- _What you need to do_
Produce a faithful copy of the data, one that leaves out the pictures.

━━━━━ Data provided

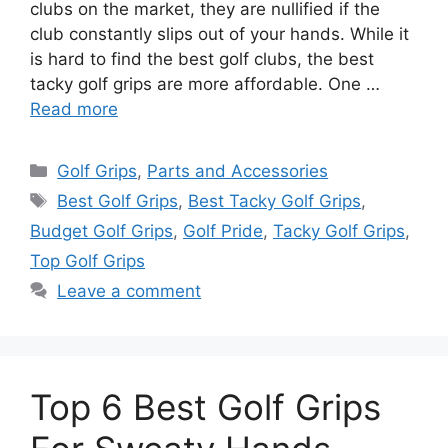
clubs on the market, they are nullified if the
club constantly slips out of your hands. While it
is hard to find the best golf clubs, the best
tacky golf grips are more affordable. One …
Read more
Categories
Golf Grips
,
Parts and Accessories
Tags
Best Golf Grips
,
Best Tacky Golf Grips
,
Budget Golf Grips
,
Golf Pride
,
Tacky Golf Grips
,
Top Golf Grips
Leave a comment
Top 6 Best Golf Grips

━━━━━━━━━━

- _Response to this task_
clubs on the market, they are nullified if the
club constantly slips out of your hands. While it
is hard to find the best golf clubs, the best
tacky golf grips are more affordable. One …
Read more
Categories
Golf Grips
,
Parts and Accessories
Tags
Best Golf Grips
,
Best Tacky Golf Grips
,
Budget Golf Grips
,
Golf Pride
,
Tacky Golf Grips
,
Top Golf Grips
Leave a comment
Top 6 Best Golf Grips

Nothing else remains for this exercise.